In sport psychology circles around forty years ago, there was a lot of talk about arousal levels and how they affect athletes of every level and every sport. Over the years I have done my own exploration, and this is what I have determined about when and how to get yourself wound up.
Me, after winding myself up for this lift.
Mental Training Is Not Just for Lifting
Robert M. Nideffer said, in An Athletes’ Guide to Mental Training:
Optimal performance and total concentration can only occur when your level of physical arousal matches the demands of the competitive situation. For each of us, there is a very fine line between being too aroused and not being aroused enough. Because controlling arousal is such an important part of your mental training, you need to fully understand what is meant by this concept.
While several of the sport psychology books mention weightlifting, most are primarily focused on other sports like baseball and tennis. For me, exerting my strength is my game. But I do it in many different ways – from weightlifting to gymnastics, strongman to kettlebells, and more. Each of these can have different approaches to them when it comes to your psychology.
Optimal Arousal Level Depends on the Task
Early on in my training, I would watch videos of weightlifters screaming and, in my mind at least, acting a fool. They even had other people slap them to help them psych up. I thought it was silly, so I didn’t try it. I took more of a Zen approach to my training.
But as I continued to train, and to more deeply explore my capabilities, I realized there was a lot more to this idea of psyching up. Sometimes you do want to be heavily psyched up. The gross motor movements like squats and deadlifts are good examples of movements that benefit from high arousal, and partial variations of these movements benefit even more so.
“[Y]our optimal arousal level depends on what you’re doing. Thus psyching up can be useful if you use it at the right time for the right things.”
Conversely, when working on skilled movements, you want to be relaxed and concentrated. Psyching up to do a handstand is likely to hurt your balance, not help it. Psyching up for an endurance event is going to get you tired more quickly than normal.
So, your optimal arousal level depends on what you’re doing. Thus psyching up can be useful if you use it at the right time for the right things. Higher strength activities, versus endurance endeavors, are a good opportunity for psyching up. More gross motor movements, versus skill-based movements, are another place to look for where psyching up can help.
Learning and Practicing the “Psych-Up State”
Here is what experts Dr. Thomas Tutko and Umberto Tosi wrote in their book, aptly named Sports Psyching:
Although you can’t be hot 100 percent of the time, you can play at your best consistently – much more often than you probably are now. You can do so by learning a deliberate, conscious method that supplies a set of psychological tools you can call upon in your game.
Using my background in NLP (neuro-linguistic programming) I looked at a number of different methods to help optimize this “psych-up state” from the external to internal, using the body and the mind.

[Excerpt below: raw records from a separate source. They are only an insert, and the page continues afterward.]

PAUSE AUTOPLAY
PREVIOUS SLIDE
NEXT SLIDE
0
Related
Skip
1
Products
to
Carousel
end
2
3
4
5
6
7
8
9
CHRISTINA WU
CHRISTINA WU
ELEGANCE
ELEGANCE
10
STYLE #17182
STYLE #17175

The modeling methods in this system allowed me to find what worked and make it reproducible and transferable.
- Music is a commonly used tool for psyching up.

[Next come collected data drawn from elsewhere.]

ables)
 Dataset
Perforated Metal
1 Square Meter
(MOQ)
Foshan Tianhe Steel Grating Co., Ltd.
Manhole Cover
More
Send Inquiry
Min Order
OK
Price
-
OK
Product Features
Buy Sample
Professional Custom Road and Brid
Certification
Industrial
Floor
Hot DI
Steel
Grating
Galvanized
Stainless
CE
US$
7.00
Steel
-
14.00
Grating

- Visualization, in many forms, can be another.
- Anchors, set by how you approach an exercise, are often used though unconsciously for most.

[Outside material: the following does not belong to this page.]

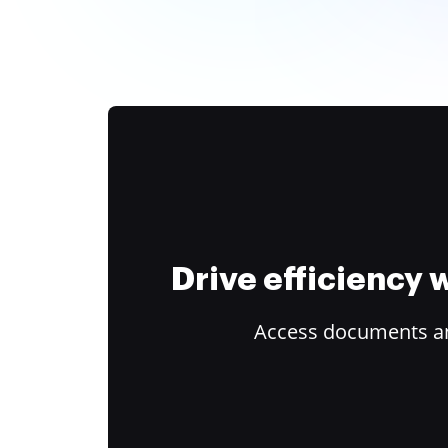
Drive efficiency
Access documents and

The more you consciously work on psyching in a way that works for you, the better you can control it. The better you control it, the more benefit you’ll get from doing it. As a result, you’ll be able to maintain a certain useful arousal level throughout a workout and be able to peak it at the right times. People naturally do this to some degree, but if you practice psyching up as a skill you can become even better at it.
Breathing and State Management for Competition
There is another simple, yet hugely effective part of psyching – breath work. Psyching up causes a few physiological actions in the body. Increases in heart rate, blood pressure, and muscular tension are typical.
So consider: what are ways you can bring about these changes by using your breath? Holding your breath is one of them. Breathing fast, even hyperventilating, is another. Thus, you can use these to help you psych up. And the opposite is also true. When you need to psych down, or relax, you just do the opposite. Slow your breath down. Emphasize a longer exhale through the mouth. Being able to amp up and then ramp down on command is a valuable skill for any athlete in any sport.
Just recently I competed in a strongman competition. If you aren’t familiar with these or similar competitions, they typically involve a lot of waiting around. And then, when it’s finally your turn to do an event, there’s about one minute of crazy activity. This happens for five events spread over about six hours.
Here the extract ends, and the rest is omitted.